Astronomers find three potential super-Earths orbiting a nearby star

Astronomers have discovered three potential ‘super-Earth’ exoplanets orbiting a relatively nearby orange dwarf star. This groundbreaking discovery was made by an international team of researchers led by Dr. Shweta Dalal from the University of Exeter.

The exoplanets orbit star HD 48498, which is located about 55 light-years from Earth. These planets orbit their host star in 7, 38 and 151 Earth days respectively. Strikingly, the outermost exoplanet candidate is in the habitable zone of its host star, where conditions could allow liquid water to exist without boiling or freezing. This region, often called the Goldilocks Zone, is considered ideal for potentially supporting life.
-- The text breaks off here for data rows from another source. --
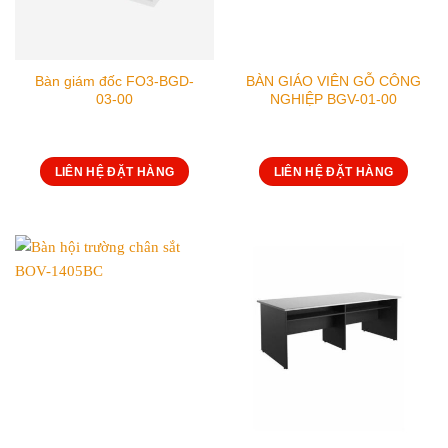
Bàn giám đốc FO3-BGD-
BÀN GIÁO VIÊN GỖ CÔNG
03-00
NGHIỆP BGV-01-00
LIÊN HỆ ĐẶT HÀNG
LIÊN HỆ ĐẶT HÀNG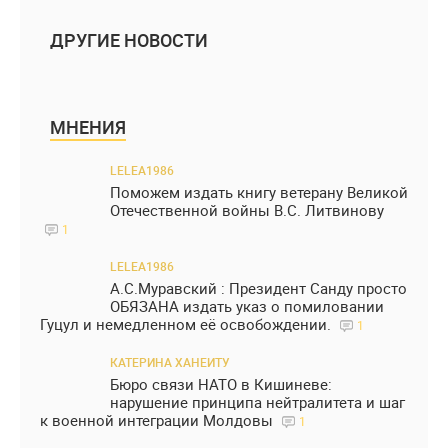
ДРУГИЕ НОВОСТИ
МНЕНИЯ
LELEA1986
Поможем издать книгу ветерану Великой
Отечественной войны В.С. Литвинову
1
LELEA1986
А.С.Муравский : Президент Санду просто
ОБЯЗАНА издать указ о помиловании
Гуцул и немедленном её освобождении.
1
КАТЕРИНА ХАНЕИТУ
Бюро связи НАТО в Кишиневе:
нарушение принципа нейтралитета и шаг
к военной интеграции Молдовы
1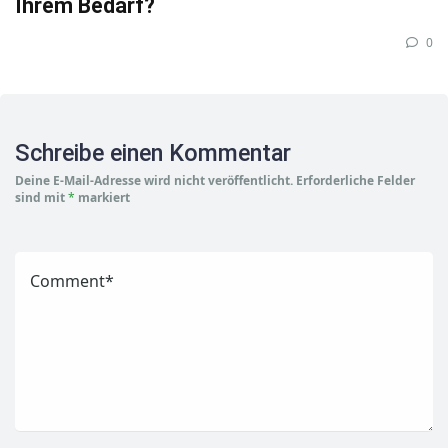
Ihrem Bedarf?
0
Schreibe einen Kommentar
Deine E-Mail-Adresse wird nicht veröffentlicht.
Erforderliche Felder
sind mit
*
markiert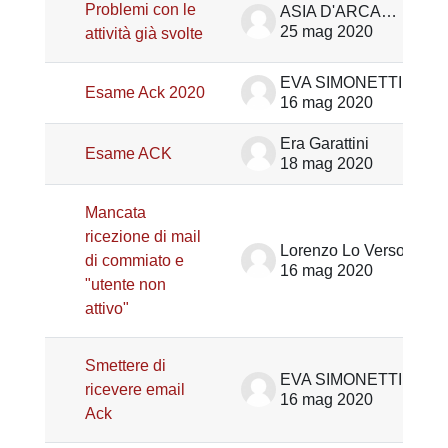
Problemi con le
ASIA D'ARCANGELO
25 mag 2020
attività già svolte
EVA SIMONETTI
Esame Ack 2020
16 mag 2020
Era Garattini
Esame ACK
18 mag 2020
Mancata
ricezione di mail
Lorenzo Lo Verso
di commiato e
16 mag 2020
"utente non
attivo"
Smettere di
EVA SIMONETTI
ricevere email
16 mag 2020
Ack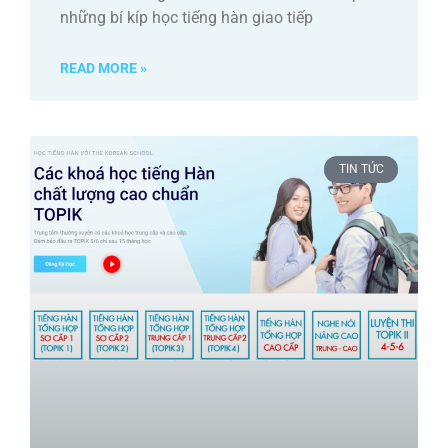
những bí kíp học tiếng hàn giao tiếp
READ MORE »
TIN TỨC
The researchers emphasize the importance of this discovery, noting that this orange star looks somewhat like our Sun and represents the closest planetary system to which a super-Earth could reside in the habitable zone around a Sun-like star.
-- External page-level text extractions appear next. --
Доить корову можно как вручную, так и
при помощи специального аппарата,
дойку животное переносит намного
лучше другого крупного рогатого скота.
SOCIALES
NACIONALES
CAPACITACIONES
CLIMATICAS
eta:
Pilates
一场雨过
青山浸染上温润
The study describing these findings was published in the journal MNRAS on June 24, 2024.

Dr. Dalal said: “The discovery of this super-Earth in the habitable zone around an orange star is an exciting step forward in our search for habitable planets around solar-type stars.”

These potential super-Earths, planets with masses greater than Earth but significantly less than the solar system’s ice giants Uranus and Neptune, were identified through the HARPS-N Rocky Planet Search program. Over a decade, the team collected nearly 190 high-precision radial velocity measurements using the HARPS-N spectrograph.

Radial velocity measurements, which track the star’s subtle movements caused by orbiting planets, are crucial in such discoveries. By analyzing the spectrum of the star’s light, researchers can determine whether it is moving toward us (blueshift) or away from us (redshift). To ensure the accuracy of their findings, the team used different methodologies and comparative analyses.

The survey revealed three planetary candidates with minimum masses ranging from 5 to 11 times that of Earth. The team suggests that the close proximity to the star, combined with the favorable orbit of the outer planet, makes this system a promising target for future high-contrast direct imaging and high-resolution spectroscopic studies.

Dr. Dalal added: “This discovery highlights the importance of long-term monitoring and advanced techniques in uncovering the secrets of distant galaxies. We are eager to continue our observations and look for new planets in the system.”

This discovery opens new doors for understanding planetary systems and the potential for life beyond our solar system.